Jack Hodgins (born October 3, 1938 in Comox Valley, British Columbia) is a Canadian novelist and short story writer.  
Critically acclaimed, among his best received works is Broken Ground (1998), a historical novel set after the First World War, for which he received the Ethel Wilson Fiction Prize and many other accolades.

Biography
Jack Hodgins grew up in Merville, a small town in the Comox Valley of British Columbia.  He left home for Vancouver, where he attended the University of British Columbia, and was encouraged by Earle Birney, graduating with a bachelor's degree in Education.  Hodgins spent the next 18 years of his career teaching English in Nanaimo, back on Vancouver Island.

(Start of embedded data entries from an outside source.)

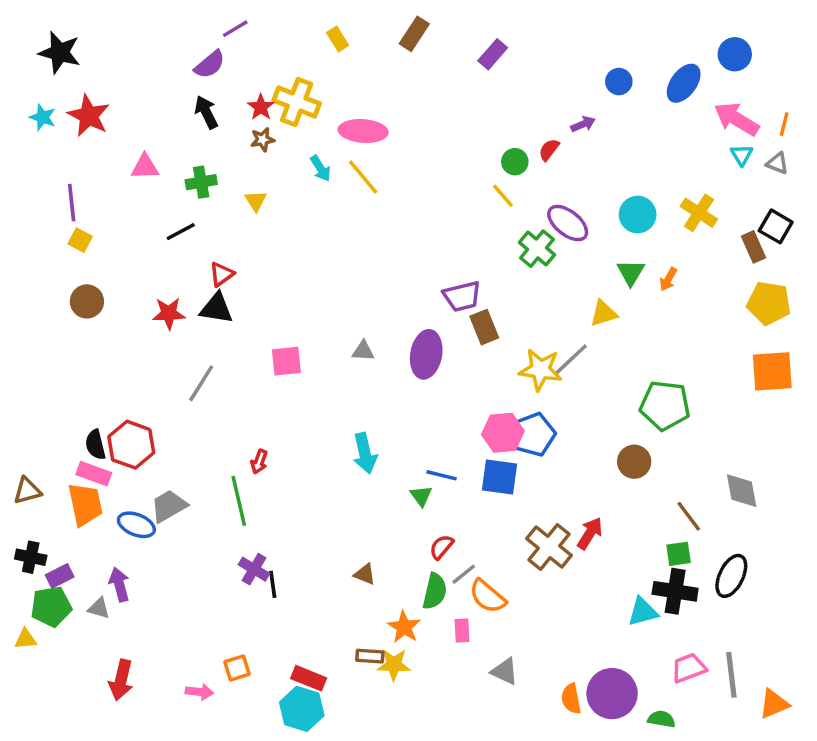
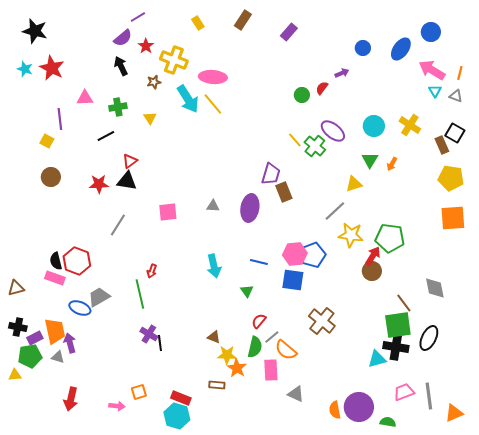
red star: (261, 107) -> (146, 46), moved
cyan arrow: (320, 168) -> (188, 99), size x1.8
yellow line: (503, 196) -> (295, 140), moved
purple line: (72, 203) -> (60, 119), moved
purple trapezoid: (462, 296) -> (271, 174), turned -60
yellow star: (540, 370) -> (351, 235), moved
blue line: (442, 475) -> (259, 262), moved
orange trapezoid: (85, 504) -> (55, 331), moved
red arrow: (590, 533) -> (373, 256), moved
green square: (679, 554) -> (398, 325), size x1.8
pink rectangle: (462, 630) -> (271, 370), size x1.5
yellow star: (394, 665) -> (227, 355), moved

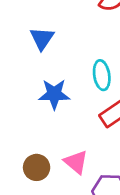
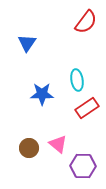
blue triangle: (42, 38) -> (27, 43), moved

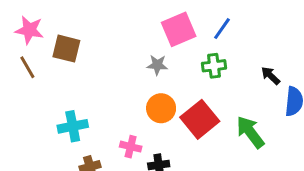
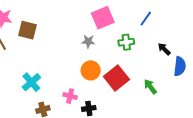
blue line: (222, 29) -> (146, 19), moved
cyan cross: (73, 126) -> (31, 82), turned -30
green arrow: (250, 132) -> (150, 87), size x0.7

In 1968, his first piece of literary work was accepted by a publication, and the exposure allowed him the chance to expand his work in print.  With the publication of his first book of short stories, "Spit Delaney's Island" (1976), and his first novel "The Invention of the World" (1977), Jack Hodgins was well on his way to becoming a recognized name in Canadian literature, before taking a position at the University of Victoria in the Creative Writing Department.

He began receiving short-term teaching positions at universities throughout Canada, including Simon Fraser University and the University of Ottawa. (http://www.nwpassages.com/bios/hodgins.asp). His passion to educate led him around the world- he lectured in countries such as Japan, Finland, Norway, Germany, Spain, and Australia. In 1983, he accepted a position as a professor of Creative Writing at the University of Victoria. He and his family settled themselves in Victoria and stayed through until the time of his retirement from teaching, in 2002.

Hodgins continues his life in Victoria today and occasionally gives lectures on writing and speaks at a workshop in Mallorca, Spain annually. Hodgins has received much recognition for his work including the Eaton's BC Book Award for "Spit Delaney's Island," the Lieutenant Governor's Award for Literary Excellence in 2006, and the Terasen Lifetime Achievement Award.  In 2001, a play based on several short stories from his book "The Barclay Family Theatre" was made into an opera by composer Christopher Donnison and premiered on stage in Victoria, BC.  His life has been commemorated in a National Film Board Film entitled Jack Hodgins' Island.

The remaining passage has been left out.